Fruit snacks for children put the Bite on rivals in college contest

Bare Bites superfood fruit snacks for kids have won UCC’s Dragons’ Den-style Food Innovation Competition, tickling taste buds and showing flair and creativity with their colourful panda bear-themed packaging.

Eight teams of students from the BSc food science and BSc food marketing and entrepreneurship degree programmes competed to devise a food product to meet the approval of a panel of foodie experts.

The winning product is a baked grain and fruit snack in a range of three fruity flavours, which could retail at €1.40 a pack.

“We noticed a gap in the market for health-conscious parents with young children,” said team member Claire Hallissey.
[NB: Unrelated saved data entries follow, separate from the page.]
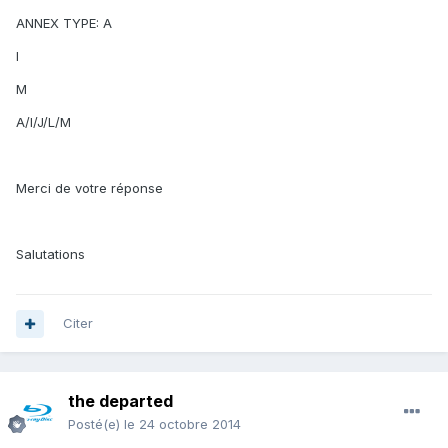
ANNEX TYPE: A
I
M
A/I/J/L/M
Merci de votre réponse
Salutations
Citer
the departed
Posté(e)
le 24 octobre 2014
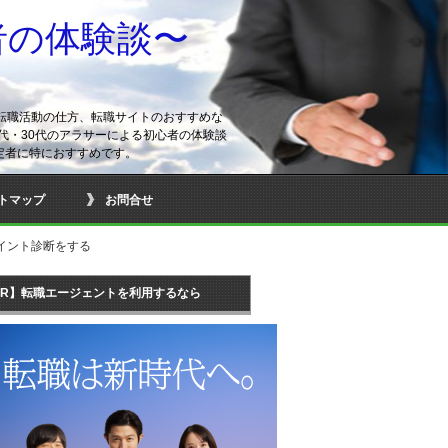
者の体験談〜
転職活動の仕方、転職サイトのおすすめな
代・30代のアラサーによる初心者の体験談
定者に特におすすめです。
トマップ
お問合せ
イント診断をする
PR】転職エージェントを利用するなら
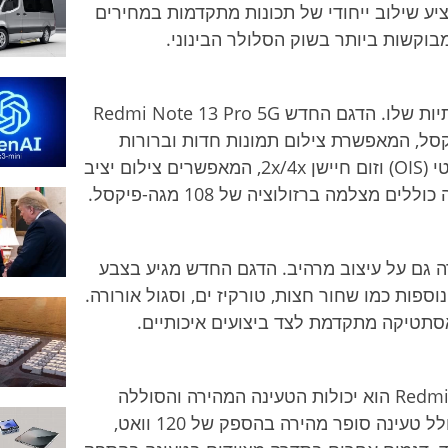
Redmi Note . כל דגם מציע שילוב ייחודי של תכונות מתקדמות במחירים
וקשות ביותר בשוק הסלולר הבינוני.
המותג Redmi Note ידוע במצלמות האיכותיות שלו. הדגם החדש Redmi Note 13 Pro 5G
 ברזולוציה של 200 מגה-פיקסל, המאפשרת צילום תמונות חדות וברורות
במיוחד. המצלמה כוללת מייצב תמונה אופטי (OIS) וזום חיישן 2x/4x, המאפשרים צילום יציב
מצלמה ברזולוציה של 108 מגה-פיקסל.
ה גם על עיצוב מרהיב. הדגם החדש מגיע בצבע
ספות כמו שחור חצות, טורקיז ים, וסגול אורורה.
אסתטיקה מתקדמת לצד ביצועים איכותיים.
אחד מהיתרונות הבולטים של סדרת Redmi Note הוא יכולות הטעינה המהירה והסוללה
העמידה. דגם Redmi Note 13 Pro+ 5G כולל טעינה סופר מהירה בהספק של 120 וואט,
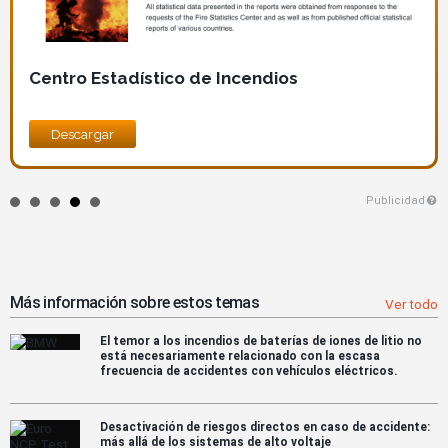
Centro Estadístico de Incendios
Descargar
Publicidad
Más información sobre estos temas
Ver todo
El temor a los incendios de baterías de iones de litio no
está necesariamente relacionado con la escasa
frecuencia de accidentes con vehículos eléctricos.
Desactivación de riesgos directos en caso de accidente:
más allá de los sistemas de alto voltaje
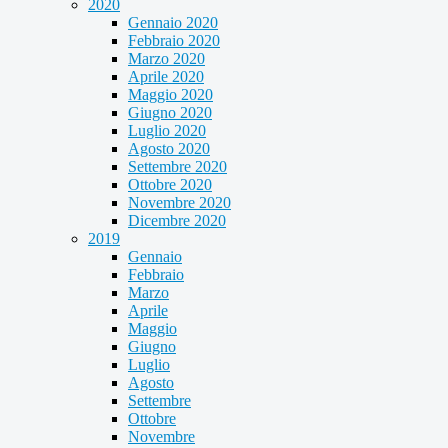
2020
Gennaio 2020
Febbraio 2020
Marzo 2020
Aprile 2020
Maggio 2020
Giugno 2020
Luglio 2020
Agosto 2020
Settembre 2020
Ottobre 2020
Novembre 2020
Dicembre 2020
2019
Gennaio
Febbraio
Marzo
Aprile
Maggio
Giugno
Luglio
Agosto
Settembre
Ottobre
Novembre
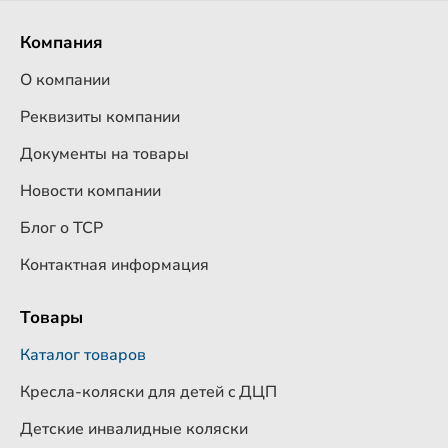
Компания
О компании
Реквизиты компании
Документы на товары
Новости компании
Блог о ТСР
Контактная информация
Товары
Каталог товаров
Кресла-коляски для детей c ДЦП
Детские инвалидные коляски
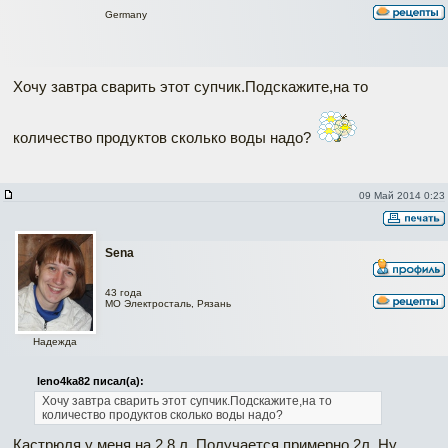
Germany
Хочу завтра сварить этот супчик.Подскажите,на то
количество продуктов сколько воды надо?
09 Май 2014 0:23
Sena
43 года
МО Электросталь, Рязань
Надежда
leno4ka82 писал(а):
Хочу завтра сварить этот супчик.Подскажите,на то
количество продуктов сколько воды надо?
Кастрюля у меня на 2,8 л. Получается примерно 2л. Ну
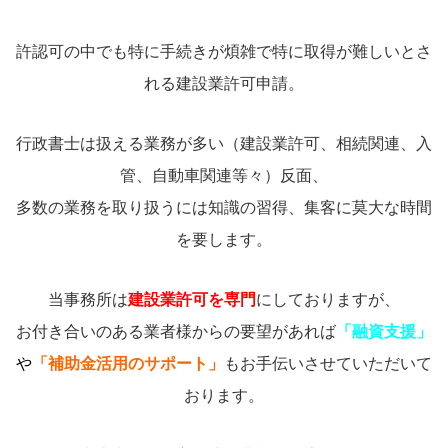
許認可の中でも特に手続きが煩雑で特に取得が難しいとさ
れる建設業許可申請。
行政書士は扱える業務が多い（建設業許可、相続関連、入
管、自動車関連等々）反面、
多数の業務を取り扱うには知識の習得、集客に莫大な時間
を要します。
当事務所は
建設業許可を専門
にしておりますが、
お付き合いのある業者様からの要望があれば
「融資支援」
や
「補助金活用のサポート」
もお手伝いさせていただいて
おります。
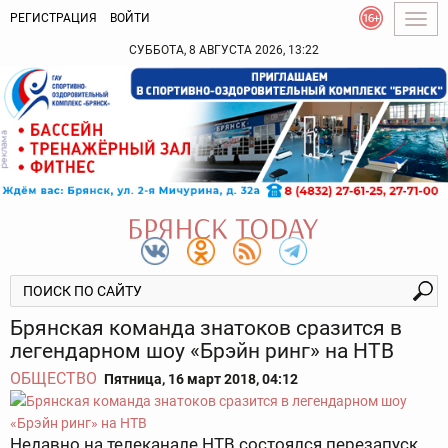
РЕГИСТРАЦИЯ
ВОЙТИ
Togg
navig
СУББОТА, 8 АВГУСТА 2026, 13:22
Брянская команда знатоков сразится в
легендарном шоу «Брэйн ринг» на НТВ
ОБЩЕСТВО
Пятница, 16 март 2018, 04:12
Недавно на телеканале НТВ состоялся перезапуск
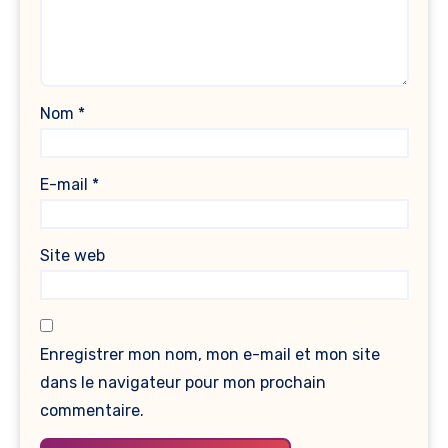
Nom
*
E-mail
*
Site web
Enregistrer mon nom, mon e-mail et mon site
dans le navigateur pour mon prochain
commentaire.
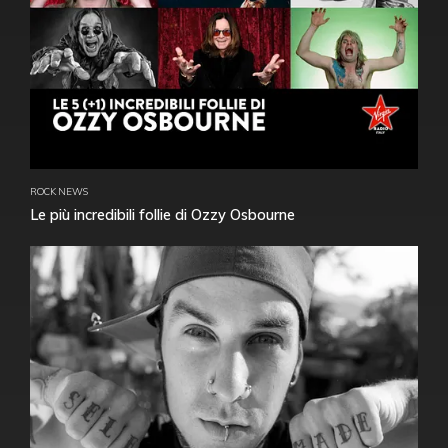
ROCK NEWS
Le più incredibili follie di Ozzy Osbourne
Fellow team member Rachel O’Brien added: “We spent 10 months down in the dungeon of the food science building perfecting the recipe and testing it for things like shelf-life.”

The Bare Bites team will concentrate on developing the commercial potential of their product and would like to see it on supermarket shelves.

High-protein super-grain quinoa featured heavily in the competition offerings, which ranged from refrigerated solid protein shakes to buffalo salami, to vegan quinoa pâté.

Adrienne Rogers, from sponsors Cork City Local Enterprise Office, was joined by fellow dragon Clare Nash of Nash 19 restaurant, John Hunter from Teagasc, and Ben Itty of Amber Consulting to taste and judge the submissions.

Innovation and taste weren’t enough to meet the high standards of the judges, who also considered the teams’ business and marketing know-how. They took into account all the scientific and business challenges of running a food business, from ingredient selection and shelf-life testing to consumer studies, focus groups, and business planning.

“They grill you on every aspect of your business plan, so you really need to know your stuff,” said Barry Collins, as he handed out samples of his team’s product, “Thrive”, a chilled whey-protein fruit juice, after their turn in the dragons’ den.

Combining the talents of the food marketing and food science departments was a strength of the contest, said organiser Dr Alan Kelly, Food Sciences Department.

“This represents the culmination of a lot of hard work from the teams and it’s the highlight of their academic year.”